29.06.2010 / Ausland / Seite 7
Besorgniserregend
Von Knut Mellenthin
Besorgt« gab sich Rußlands Präsident Dmitri
Medwedew am Montag über die Aussage von CIA-Chef Leon Panetta,
Iran besitze genug schwach angereichertes Uran, um zwei Atombomben
zu bauen. »Was diese Information betrifft, muß sie noch
verifiziert werden«, zitierte die russische
Nachrichtenagentur RIA-Nowosti den Präsidenten, »aber
auf jeden Fall veranlassen solche Informationen immer zur Sorge.

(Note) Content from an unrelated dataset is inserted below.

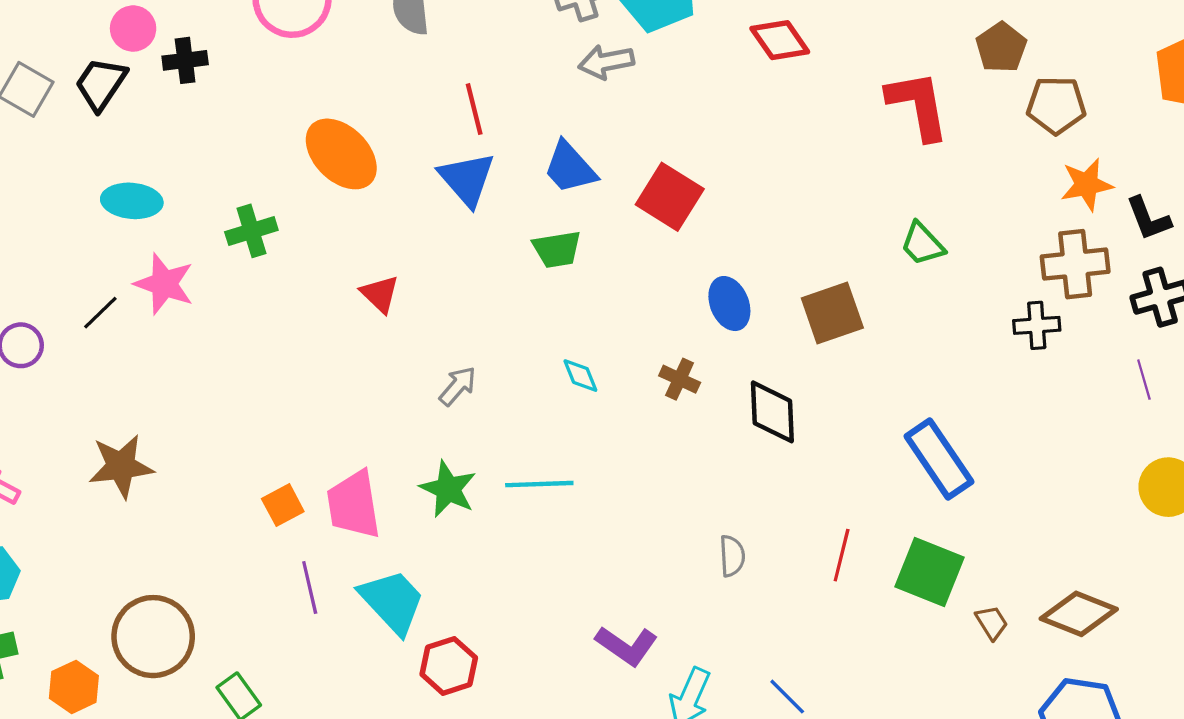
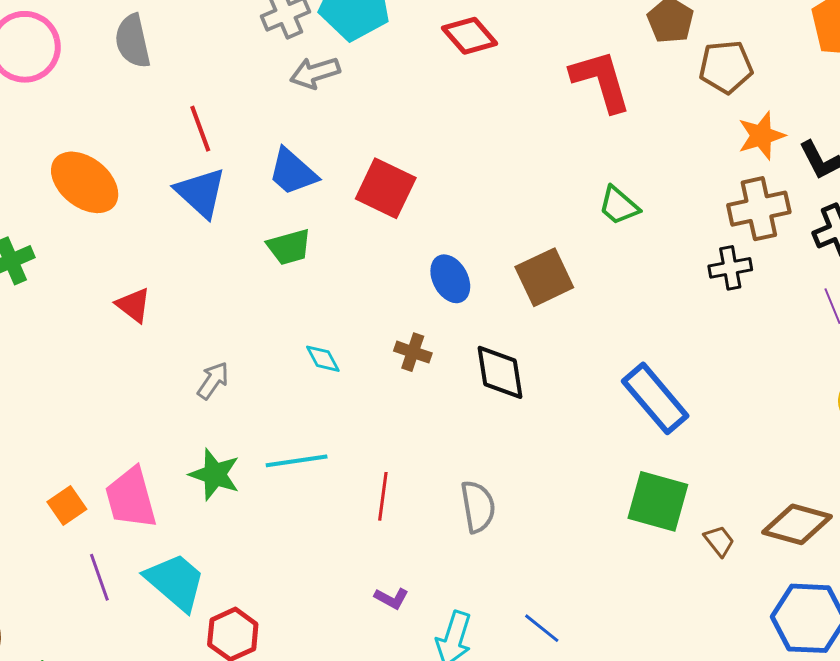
red line: (842, 555) -> (383, 496), moved
gray semicircle: (732, 556) -> (478, 507), size x1.4
purple L-shape: (627, 646) -> (392, 598), size x0.6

(…) Wenn die Information der amerikanischen Geheimdienste
bestätigt wird, würde das die Lage noch angespannter
machen, und ich schließe nicht aus, daß diese
Angelegenheit zusätzliche Überlegungen erfordern
würde.«
Tatsächlich hatte Panetta allerdings keinerlei Erkenntnisse
offenbart, die nicht auch dem russischen Präsidenten oder den
Beratern in seiner Umgebung bekannt sein sollten. Wieviel schwach
angereichertes Uran der Iran besitzt, kann man in den
Vierteljahresberichten der Internationalen Atomenergiebehörde
(IAEA) nachlesen. In welchem Tempo dieser Vorrat derzeit
anwächst, steht dort ebenfalls. Ob die gegenwärtige Menge
für eine Bombe, für zwei oder für anderthalb
ausreichen würde, wird von Experten unterschiedlich gesehen.

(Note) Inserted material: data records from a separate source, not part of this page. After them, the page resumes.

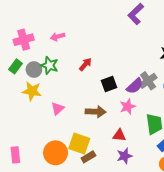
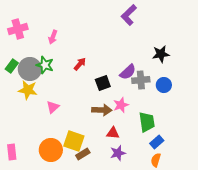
pink arrow: (58, 37) -> (53, 37), turned -56
pink cross: (24, 40) -> (18, 29), moved
gray circle: (34, 70) -> (30, 69), size x1.5
gray cross: (148, 81) -> (141, 80), turned 30
purple semicircle: (135, 86) -> (128, 72), moved
brown arrow: (96, 112) -> (102, 110), moved

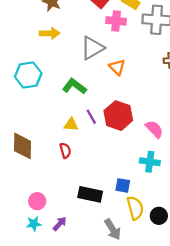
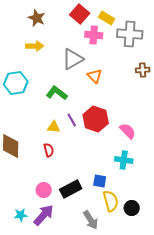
black rectangle: (90, 194) -> (71, 189), turned -40
pink circle: (37, 201) -> (44, 190), moved
purple arrow: (60, 224) -> (44, 215), size x1.6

Einig jedoch sind sich selbstverständlich alle Fachleute,
daß man aus schwach angereichertem Uran keine Bombe
herstellen könnte. Dazu müßte das Uran von jetzt
weniger als fünf Prozent auf über 90 Prozent angereichert
werden. Das tut Iran nicht. Würde es damit anfangen,
müßten diese Arbeitsprozesse der IAEA aufgrund ihres
umfassenden Kontrollsystems sofort auffallen.
Panetta äußerte ganz offensichtlich nur hypothetische
Überlegungen und nicht etwa neue Erkenntnisse, als er am
Sonntag in einem Gespräch mit dem US-Sender ABC sagte, falls
sich der Iran jetzt zum Bau einer Bombe entschließen sollte,
würde er dafür schätzungsweise zwei Jahre
benötigen. Der CIA-Chef setzte hinzu, die US-amerikanischen
Geheimdienste wüßten nicht, ob sich die iranische
Führung für die Herstellung von Atomwaffen entschieden
habe.
Keine neuen Informationen also. Aber trotzdem Stoff genug, um den
anscheinend sachlich inkompetenten russischen Präsidenten zu
nicht nur überflüssigen, sondern auch gefährlichen
Äußerungen zu veranlassen. Seine spontane Bereitschaft
zu »zusätzlichen Überlegungen« ist in der Tat
besorgniserregend.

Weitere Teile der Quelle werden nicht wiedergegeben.